Jon Weidenbenner of Eureka was surprised to hear that Soccer Shots bans heading. His son takes part in the clinics at Geggie Elementary.
"I don't see a problem" with heading the ball, he said. "We all survived childhood (heading) the ball. We rode our bikes without helmets. We played, we ran, we were kids. That's what kids do. I don't think (banning) it is a good idea. Let them play the game. I understand the reason for it but don't necessarily agree with it."
Weidenbenner played football as a kid.
"Tackle football," he stressed.
'IT'S PART OF THE GAME'
Many coaches maintain that the number of kids who have an opportunity to head a ball at a young age is slim because they can't kick the ball high enough off the ground.
"Not that it doesn't happen; the goalie can punt it," said Jerry Beckerle, executive director of Midwest Soccer Academy and director of the city of St. Louis' Catholic Youth soccer league. "But even if they did hit it, it's not coming at a high enough velocity to hurt anything. We practice kicking all the time. We go over shooting and passing constantly. You don't do that with heading. It's part of the game but the majority is still kicking and passing."
Beckerle doesn't think banning the practice is a big deal for most kids under age 9. But beyond that, players might need the skill, he said.
"Some kids eat, drink and breathe soccer, and as you graduate up to 11- or 12-year-old teams, you definitely need it," says Beckerle. "Though you do have some kids who will avoid it all together. They just do."
The proper way to head a ball, most players agree, is with the forehead and not the top or sides of the head.
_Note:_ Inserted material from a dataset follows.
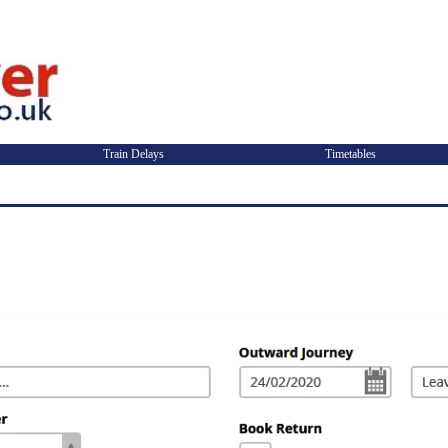
Train Delays
Timetables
Glavin rattles off a complicated list of instructions that including keeping the eyes on the ball, the mouth closed and engaging the neck and back muscles while propelling the upper body forward.
With younger children, he says, he takes some air out of the ball to make it soft.
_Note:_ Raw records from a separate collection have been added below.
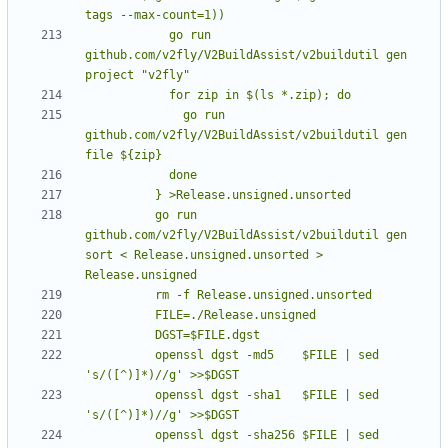
            go run 
github.com/v2fly/V2BuildAssist/v2buildutil gen 
              go run 
github.com/v2fly/V2BuildAssist/v2buildutil gen 
          go run 
github.com/v2fly/V2BuildAssist/v2buildutil gen 
sort < Release.unsigned.unsorted > 
          openssl dgst -md5    $FILE | sed 
          openssl dgst -sha1   $FILE | sed 
          openssl dgst -sha256 $FILE | sed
"I've headed the ball thousands of times and never had a concussion," he said. "I have been hit in back of the head and boy, oh boy, I felt it. But it was coming hard and fast and jolted me. If it hits you in the wrong place and jolts you, yeah it can concuss you."
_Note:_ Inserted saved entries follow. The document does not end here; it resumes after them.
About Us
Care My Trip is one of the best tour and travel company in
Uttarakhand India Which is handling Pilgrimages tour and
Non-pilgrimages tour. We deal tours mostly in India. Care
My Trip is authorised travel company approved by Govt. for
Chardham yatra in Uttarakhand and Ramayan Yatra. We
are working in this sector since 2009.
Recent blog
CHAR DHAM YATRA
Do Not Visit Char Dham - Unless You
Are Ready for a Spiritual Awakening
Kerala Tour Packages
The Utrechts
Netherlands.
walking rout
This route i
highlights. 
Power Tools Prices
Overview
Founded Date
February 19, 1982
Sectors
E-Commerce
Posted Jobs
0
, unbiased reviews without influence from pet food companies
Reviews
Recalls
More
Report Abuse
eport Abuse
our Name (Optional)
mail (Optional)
Dr. Mark Halstead, an orthopedic surgeon at Washington University Orthopedics in Chesterfield and an expert on concussions, applauds the effort by Soccer Shots. Most children don't have the ability to safely head a ball until about age 9 or 10, because they lack neck strength and coordination, he said. But banning heading won't eliminate concussions for them. Nor would it for older players, he said.
"It’s usually unintentional headers where the player didn’t see the ball coming or two players go up for a header and hit their heads together," he said. "Or they come from getting punched by the goalie as he’s trying to punch it out of the end zone. I had one kid get a concussion from the goal post when he was putting it away after a game and it hit him on the head."